L’ACAT TOGO salue les efforts du gouvernement togolais pour la promotion et la protection des droits de l’homme.

 

L’ACAT TOGO tient néanmoins à exprimer un certain nombre de préoccupations sur les cas de torture et autres peines ou traitements cruels, inhumains ou dégradants. L’ACAT TOGO a documenté des cas de torture et de mauvais traitements. Plusieurs autres cas ont été rapportés par la presse et les défenseurs des droits de l’Homme :

 

  • Une vingtaine de personnes arrêtées les 19 et 20 août 2017 dans le cadre de manifestations, dont le secrétaire général du Parti national panafricain (PNP), ont été soumises à de mauvais traitements lors de leur arrestation et leur détention au Service de recherche et d’investigation (SRI). Elles ont notamment été frappées. Elles ont signalé ces mauvais traitements au tribunal, mais aucune enquête n’a été ouverte sur leurs allégations et personne n’a eu à rendre de comptes.

 

  • En mai 2018, Agram Loutou, un détenu de la prison civile de Kpalimé, est mort en prison après avoir subi de mauvais traitements par des surveillants de l’établissement qui l’ont notamment battu et obligé à rester dans des postures douloureuses. Les dix surveillants impliqués ont été arrêtés et inculpés d’avoir pratiqué des actes de torture ayant entraîné la mort de la victime. Un seul sur les 10 a été innocenté. Les neuf autres ont été déférés à la prison civile de Lomé le 24 mai 2018. Ils sont toujours incarcérés. La famille de la victime n’a pas perçu de dommages et intérêts jusqu’à présent.

 

  • Le 13 avril 2019, dans le cadre de la manifestation pacifique organisée par le PNP, alors que Monsieur ALI- ZERA Zinedine était sorti pour se rendre à la manifestation à Bafilo, il a été pris à partie par les agents de sécurité et a essuyé des coups violents qui ont entraîné sa mort avant même qu’on ne l’emmène à l’hôpital.
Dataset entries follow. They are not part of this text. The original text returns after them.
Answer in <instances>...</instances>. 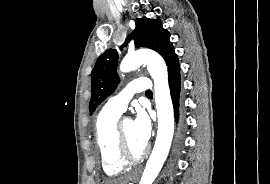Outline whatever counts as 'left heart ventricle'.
<instances>
[{
  "mask_svg": "<svg viewBox=\"0 0 270 184\" xmlns=\"http://www.w3.org/2000/svg\"><path fill=\"white\" fill-rule=\"evenodd\" d=\"M123 130L131 151L134 154L140 153L144 149L146 144L140 141L139 138L137 137L133 121L130 119H125L123 121Z\"/></svg>",
  "mask_w": 270,
  "mask_h": 184,
  "instance_id": "b2bd125f",
  "label": "left heart ventricle"
}]
</instances>
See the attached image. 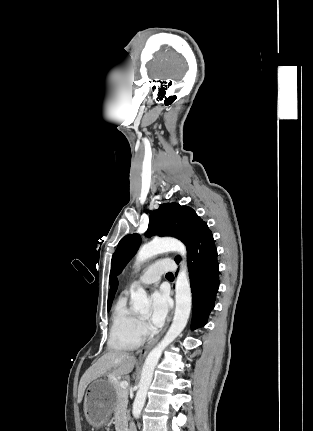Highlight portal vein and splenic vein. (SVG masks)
<instances>
[{"label":"portal vein and splenic vein","instance_id":"obj_1","mask_svg":"<svg viewBox=\"0 0 313 431\" xmlns=\"http://www.w3.org/2000/svg\"><path fill=\"white\" fill-rule=\"evenodd\" d=\"M129 383L127 381H121L120 382V387L122 389H127L128 388Z\"/></svg>","mask_w":313,"mask_h":431}]
</instances>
Des photos montrant des cicatrices sur son corps, révèlent à suffisance qu’il a été victime d’un traitement cruel et inhumain d’une gravité scandaleuse.

 

Au centre de nos préoccupations est le fait que le Togo reste marqué par des actes de torture et autres peines ou traitements cruels, inhumains ou dégradants dans certains lieux de garde à vue et prisons depuis 2017, une absence d’enquêtes pour établir la responsabilité des agents accusés.

 

  1. Quelles sont les recommandations de l’ACAT TOGO ?

 

Face à toutes ces préoccupations, l’ACAT TOGO :

 

■ Invite le Gouvernement à mettre en place un plan national d’action pour la prévention de la torture et allouer des ressources nécessaires à sa mise en œuvre.

 

■ Demande aux autorités étatiques d’accélérer l’adoption du nouveau Code de procédure pénal et veiller à y inclure l’imprescriptibilité des actes de torture et l’irrecevabilité des aveux et déclarations obtenues par la torture.

 

■ Exhorte le Gouvernement à prendre des mesures pour veiller à ce que la Commission nationale des droits de l’homme reçoive un financement approprié.

 

■ Demande au Gouvernement à prendre des mesures nécessaires pour que toutes les allégations de torture ou de mauvais traitements fassent l’objet d’enquêtes approfondies, indépendantes et impartiales.

 

■ Invite le Gouvernement à renforcer les capacités des forces de l’ordre et de sécurité sur le respect des droits de l’homme et en particulier sur la Convention contre la torture et autres peines, ou traitements inhumains ou dégradants.